----- DATASET

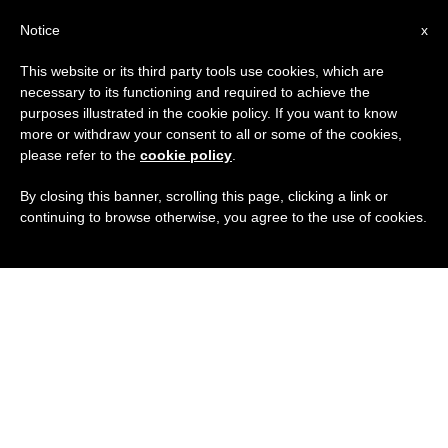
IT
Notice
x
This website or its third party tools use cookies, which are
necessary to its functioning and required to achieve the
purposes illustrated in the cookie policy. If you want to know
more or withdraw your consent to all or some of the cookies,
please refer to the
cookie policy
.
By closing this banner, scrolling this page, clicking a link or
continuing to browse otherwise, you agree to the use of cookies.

----------
----- DATASET

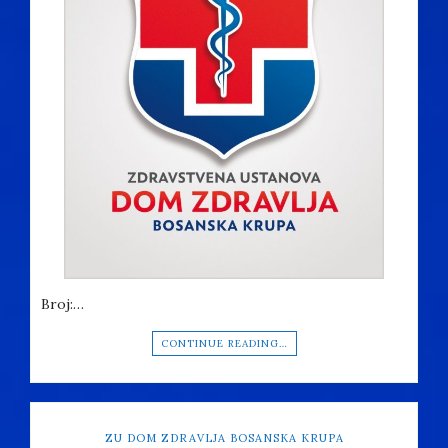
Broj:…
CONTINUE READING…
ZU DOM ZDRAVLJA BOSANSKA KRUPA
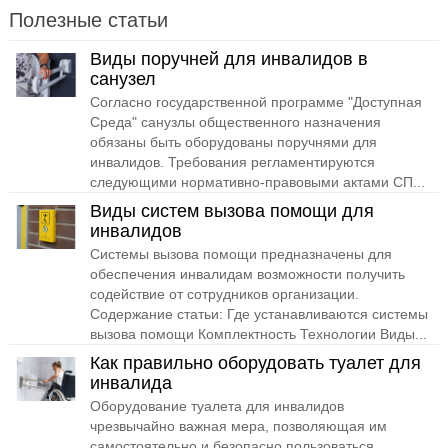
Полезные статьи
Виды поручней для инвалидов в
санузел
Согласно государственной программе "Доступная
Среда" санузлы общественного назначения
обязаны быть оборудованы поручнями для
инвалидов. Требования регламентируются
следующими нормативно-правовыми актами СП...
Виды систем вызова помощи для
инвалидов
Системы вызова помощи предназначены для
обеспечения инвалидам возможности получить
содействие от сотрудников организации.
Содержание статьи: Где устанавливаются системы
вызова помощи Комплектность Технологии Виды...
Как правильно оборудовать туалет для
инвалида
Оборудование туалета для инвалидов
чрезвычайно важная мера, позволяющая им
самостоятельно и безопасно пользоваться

----------

# [PROBLEM TO SOLVE]
Among the records above, extract exactly the lines from the line with "necessary to its" to the line with "continuing to browse", both lines included, and leave out the rest.

# [RESPONSE]
necessary to its functioning and required to achieve the
purposes illustrated in the cookie policy. If you want to know
more or withdraw your consent to all or some of the cookies,
please refer to the
cookie policy
.
By closing this banner, scrolling this page, clicking a link or
continuing to browse otherwise, you agree to the use of cookies.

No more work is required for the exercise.